TASK TO COMPLETE: The required output is all lines below that contain the word "Injection".

INFORMATION:
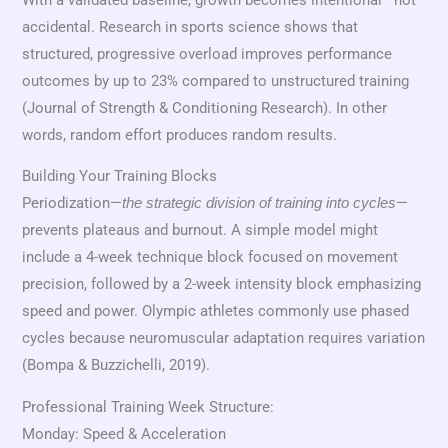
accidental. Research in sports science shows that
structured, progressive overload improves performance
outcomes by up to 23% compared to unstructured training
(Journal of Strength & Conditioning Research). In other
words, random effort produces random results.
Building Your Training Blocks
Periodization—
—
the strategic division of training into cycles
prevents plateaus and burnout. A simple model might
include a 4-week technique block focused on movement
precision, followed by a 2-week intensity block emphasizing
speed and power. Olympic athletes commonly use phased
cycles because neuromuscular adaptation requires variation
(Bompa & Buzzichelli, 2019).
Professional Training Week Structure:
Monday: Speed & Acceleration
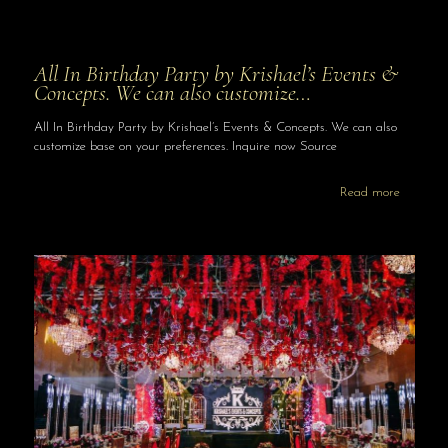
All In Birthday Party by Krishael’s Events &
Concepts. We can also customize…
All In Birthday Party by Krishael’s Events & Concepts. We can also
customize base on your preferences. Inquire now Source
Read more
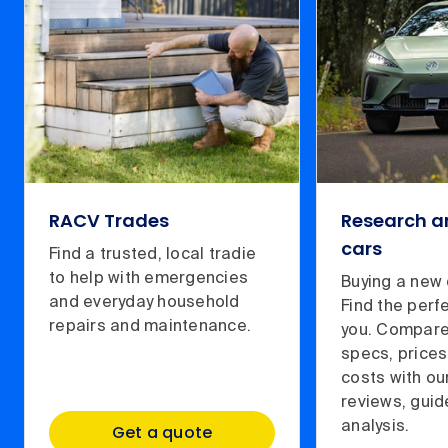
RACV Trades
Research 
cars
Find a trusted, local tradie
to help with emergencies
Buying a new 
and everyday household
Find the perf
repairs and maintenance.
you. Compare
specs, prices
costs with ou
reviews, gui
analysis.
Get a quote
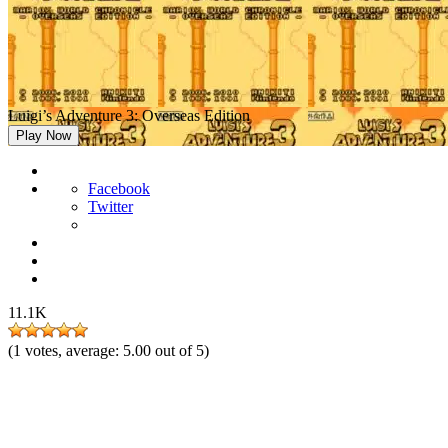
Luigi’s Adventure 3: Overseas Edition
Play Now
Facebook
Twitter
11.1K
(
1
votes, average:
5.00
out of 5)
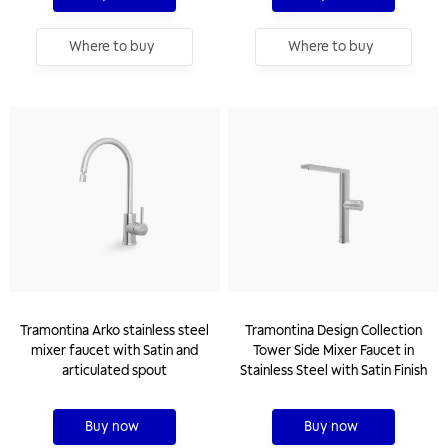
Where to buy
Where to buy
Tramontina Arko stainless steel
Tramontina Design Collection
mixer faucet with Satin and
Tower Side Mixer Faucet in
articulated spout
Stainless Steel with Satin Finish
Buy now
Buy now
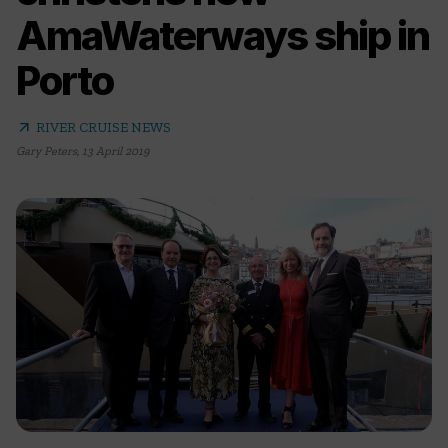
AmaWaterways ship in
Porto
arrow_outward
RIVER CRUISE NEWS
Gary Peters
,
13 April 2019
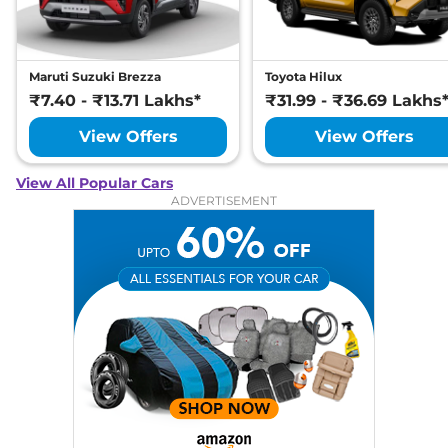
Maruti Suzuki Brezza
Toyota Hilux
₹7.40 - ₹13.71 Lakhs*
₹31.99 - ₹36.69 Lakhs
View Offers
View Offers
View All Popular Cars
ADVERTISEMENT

---

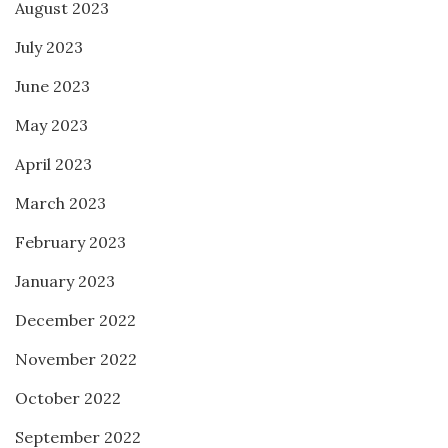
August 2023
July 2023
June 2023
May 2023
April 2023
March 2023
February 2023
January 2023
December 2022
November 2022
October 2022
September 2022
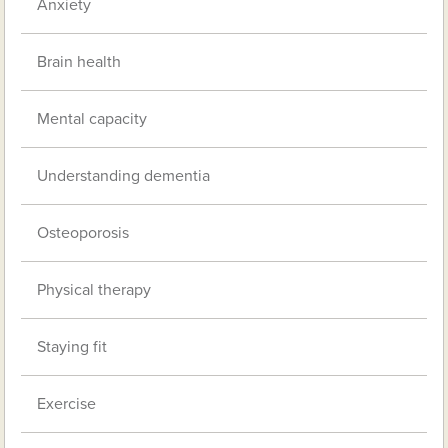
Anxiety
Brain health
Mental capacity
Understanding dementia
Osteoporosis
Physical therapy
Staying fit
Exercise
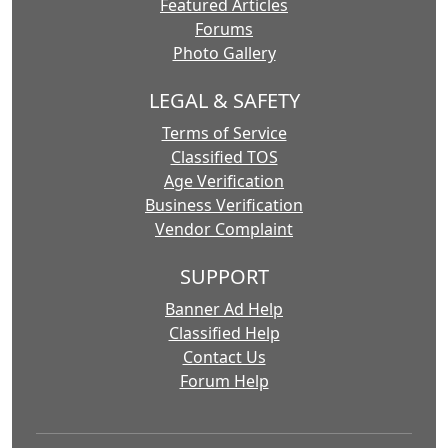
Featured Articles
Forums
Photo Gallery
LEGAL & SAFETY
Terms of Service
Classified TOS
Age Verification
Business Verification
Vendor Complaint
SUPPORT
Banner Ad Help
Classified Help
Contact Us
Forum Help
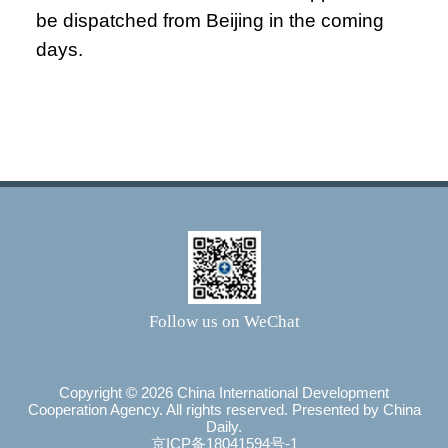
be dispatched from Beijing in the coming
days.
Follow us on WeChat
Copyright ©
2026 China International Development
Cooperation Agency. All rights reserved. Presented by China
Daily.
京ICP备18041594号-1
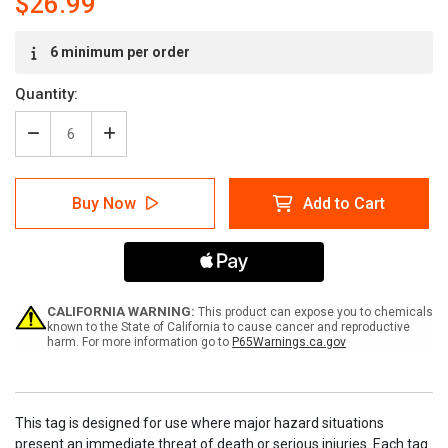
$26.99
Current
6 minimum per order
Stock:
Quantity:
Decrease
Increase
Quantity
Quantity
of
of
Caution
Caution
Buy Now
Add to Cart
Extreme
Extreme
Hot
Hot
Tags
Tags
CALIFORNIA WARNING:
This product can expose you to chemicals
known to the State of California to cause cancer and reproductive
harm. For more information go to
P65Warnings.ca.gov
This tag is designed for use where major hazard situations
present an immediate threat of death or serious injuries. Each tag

==

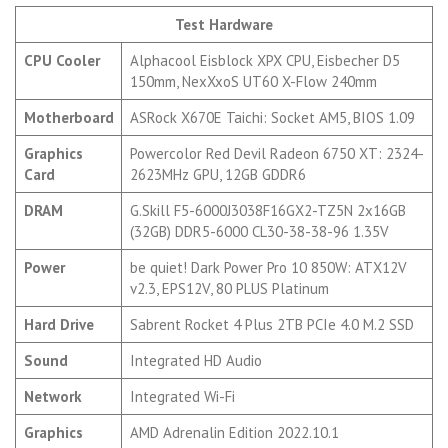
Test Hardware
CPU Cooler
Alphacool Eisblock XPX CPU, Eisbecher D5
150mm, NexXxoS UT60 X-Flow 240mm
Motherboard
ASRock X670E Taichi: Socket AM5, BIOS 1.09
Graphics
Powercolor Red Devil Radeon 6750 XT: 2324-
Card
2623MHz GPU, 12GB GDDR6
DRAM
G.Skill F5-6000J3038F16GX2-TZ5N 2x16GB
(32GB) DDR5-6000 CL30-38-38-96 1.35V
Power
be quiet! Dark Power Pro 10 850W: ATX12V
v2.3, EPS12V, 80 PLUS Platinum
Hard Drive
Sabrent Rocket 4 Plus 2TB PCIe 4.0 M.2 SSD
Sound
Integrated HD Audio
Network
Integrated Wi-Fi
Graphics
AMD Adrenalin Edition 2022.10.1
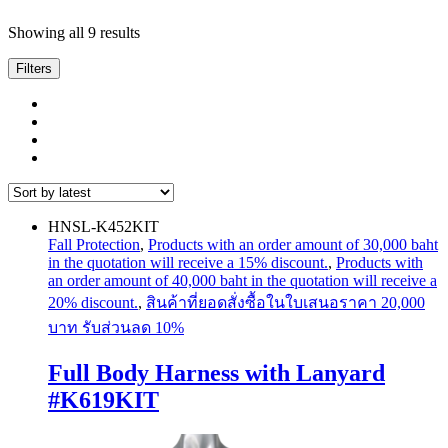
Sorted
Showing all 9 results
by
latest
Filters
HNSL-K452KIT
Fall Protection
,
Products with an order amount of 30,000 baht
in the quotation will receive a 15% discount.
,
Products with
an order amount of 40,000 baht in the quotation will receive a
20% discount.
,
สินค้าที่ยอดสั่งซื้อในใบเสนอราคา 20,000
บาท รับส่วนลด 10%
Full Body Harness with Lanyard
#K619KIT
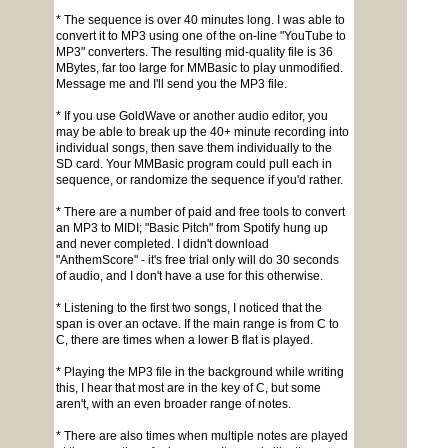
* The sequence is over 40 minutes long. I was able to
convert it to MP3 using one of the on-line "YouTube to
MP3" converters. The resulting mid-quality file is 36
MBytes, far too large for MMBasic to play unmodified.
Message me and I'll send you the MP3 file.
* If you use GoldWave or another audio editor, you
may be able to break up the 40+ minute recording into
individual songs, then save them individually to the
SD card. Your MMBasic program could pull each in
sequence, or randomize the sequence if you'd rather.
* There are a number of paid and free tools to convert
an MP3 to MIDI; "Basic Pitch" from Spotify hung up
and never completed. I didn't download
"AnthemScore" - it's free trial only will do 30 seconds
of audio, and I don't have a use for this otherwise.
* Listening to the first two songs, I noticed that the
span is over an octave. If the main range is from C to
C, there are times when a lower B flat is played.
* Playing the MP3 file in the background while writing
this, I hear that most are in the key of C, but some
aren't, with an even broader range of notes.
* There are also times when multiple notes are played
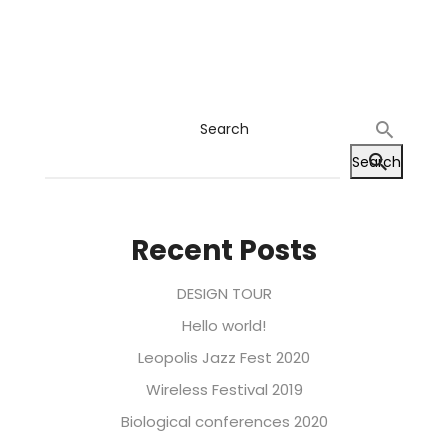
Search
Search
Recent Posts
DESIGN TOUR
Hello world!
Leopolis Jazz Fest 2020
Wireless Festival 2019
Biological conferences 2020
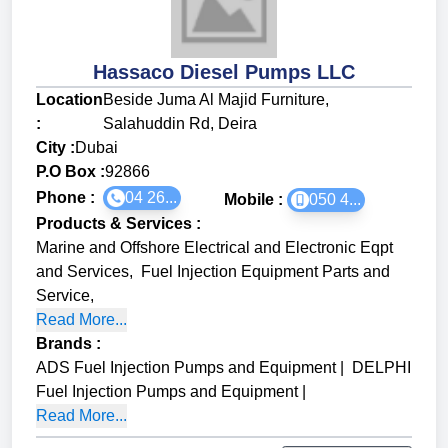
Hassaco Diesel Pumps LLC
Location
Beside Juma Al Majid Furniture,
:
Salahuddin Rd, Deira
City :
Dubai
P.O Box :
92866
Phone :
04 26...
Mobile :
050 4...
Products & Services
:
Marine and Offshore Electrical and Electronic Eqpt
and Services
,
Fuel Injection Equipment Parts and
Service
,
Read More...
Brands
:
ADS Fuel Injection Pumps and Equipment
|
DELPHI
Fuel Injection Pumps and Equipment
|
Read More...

WRITTEN RESPONSE:
Fuel Injection Equipment Parts and
ADS Fuel Injection Pumps and Equipment
Fuel Injection Pumps and Equipment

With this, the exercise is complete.